Effects of some amino acid changes on the function of CzcD. (A) Signals of wild-type CzcD (WT) and mutant proteins CzcD_C290S, CzcD_D181E, and Czc_E31D in a Western blot with anti-CzcD antibodies. (B) Same protein signals in isolated cytoplasmic membranes. The bands were visualized by using the Strep-TagII detection system (IBA GmbH). The double band for the wild type and two mutant proteins is probably a gel migration artifact. (C and D) Effects of mutant proteins CzcD_C290S (▵), CzcD_D181E (□), and Czc_E31D (▪) investigated by using dose-response curves (C) and by performing zinc accumulation experiments (D). (C) E. coli GG48 (ΔzitB::Cm zntA::Km) containing the pASK5 vector plasmid without an insert (○) and strain GG48 containing the wild-type czcD gene (•) or the mutated czcD genes, all cloned on plasmid pASK-IBA5 under control of the tetAp promoter, were cultivated in LB containing various concentrations of Zn²⁺ and 200 μg of the inducer anhydrotetracycline liter⁻¹. The cells were cultivated with shaking for 14 h at 37°C, and the optical density at 600 nm was determined. The mean values for double determinations are shown. (D) Accumulation of ⁶⁵Zn²⁺ by E. coli strain GG48 cells as determined by the filtration method with 15 μM ⁶⁵Zn²⁺.

FIG. 6.

Zinc uptake into everted membrane vesicles is dependent upon ZitB: accumulation of ⁶⁵Zn²⁺ with 5 μM ZnCl₂ in everted membrane vesicles of E. coli strain GR362 carrying the pASK-IBA3 expression vector with zitB inserted (•), with zitB inserted in the presence of 10 μM FCCP (▪), or without zitB (○).
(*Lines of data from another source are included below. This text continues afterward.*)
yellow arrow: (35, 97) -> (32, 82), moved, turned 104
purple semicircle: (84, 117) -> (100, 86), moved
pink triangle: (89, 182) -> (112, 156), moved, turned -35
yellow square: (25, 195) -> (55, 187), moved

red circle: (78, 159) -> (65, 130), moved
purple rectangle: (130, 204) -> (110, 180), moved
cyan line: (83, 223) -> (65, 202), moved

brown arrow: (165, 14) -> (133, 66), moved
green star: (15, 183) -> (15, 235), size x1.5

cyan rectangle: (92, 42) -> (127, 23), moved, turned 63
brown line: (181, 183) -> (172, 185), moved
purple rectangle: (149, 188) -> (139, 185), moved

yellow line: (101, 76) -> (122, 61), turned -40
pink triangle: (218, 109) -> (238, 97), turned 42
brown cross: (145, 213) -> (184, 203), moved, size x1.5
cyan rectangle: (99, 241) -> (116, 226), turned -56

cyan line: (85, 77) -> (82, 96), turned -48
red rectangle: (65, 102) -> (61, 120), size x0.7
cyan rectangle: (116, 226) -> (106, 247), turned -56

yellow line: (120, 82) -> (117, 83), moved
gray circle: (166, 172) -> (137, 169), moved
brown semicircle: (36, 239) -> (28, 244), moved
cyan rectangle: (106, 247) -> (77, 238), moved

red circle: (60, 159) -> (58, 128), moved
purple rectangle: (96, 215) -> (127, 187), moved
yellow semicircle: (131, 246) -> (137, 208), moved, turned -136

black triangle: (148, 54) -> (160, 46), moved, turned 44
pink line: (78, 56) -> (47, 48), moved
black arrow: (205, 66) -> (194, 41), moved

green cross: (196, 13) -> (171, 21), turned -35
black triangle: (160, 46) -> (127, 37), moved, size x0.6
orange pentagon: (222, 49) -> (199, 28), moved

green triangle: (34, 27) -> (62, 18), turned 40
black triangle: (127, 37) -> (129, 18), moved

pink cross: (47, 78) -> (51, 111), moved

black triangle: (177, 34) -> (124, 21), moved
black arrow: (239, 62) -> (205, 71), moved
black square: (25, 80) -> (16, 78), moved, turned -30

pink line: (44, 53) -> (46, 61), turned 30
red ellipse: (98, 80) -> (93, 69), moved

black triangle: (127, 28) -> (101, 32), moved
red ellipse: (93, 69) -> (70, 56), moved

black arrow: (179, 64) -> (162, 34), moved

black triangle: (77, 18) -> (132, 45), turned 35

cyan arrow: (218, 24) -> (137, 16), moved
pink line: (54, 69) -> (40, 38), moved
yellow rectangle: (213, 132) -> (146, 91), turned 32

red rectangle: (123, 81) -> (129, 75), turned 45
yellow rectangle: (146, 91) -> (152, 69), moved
Uptake was initiated at zero time by addition of 5 mM NADH, and vesicles were captured by filtration through a 0.2-μm-pore-size filter every 30 s for 2.5 min. ⁶⁵Zn accumulation was determined by liquid scintillation analysis. Identical measurements obtained in the absence of NADH were subtracted from the values obtained at the corresponding time points as background.

FIG. 7.

Effect of substrate concentration ([S]) on the rate of NADH-dependent ⁶⁵Zn accumulation (v). Zinc uptake was assayed as described in the legend to Fig. 6 at six different substrate concentrations. The initial uptake rate was plotted against the zinc concentration (inset). K_m and V_max were calculated from a Wolf-Hanes linear transformation of the data; V_max was the reciprocal of the slope (0.56 ± 0.17 μmol/min/g of protein), and K_m was the x intercept multiplied by V_max (1.4 ± 0.4 μM). The regression coefficient of the linear Wolf-Hanes function was 96.4%, meaning that the error was 3.6%, and the mean deviation of the single data points was 27%, which resulted in a total error of 31%.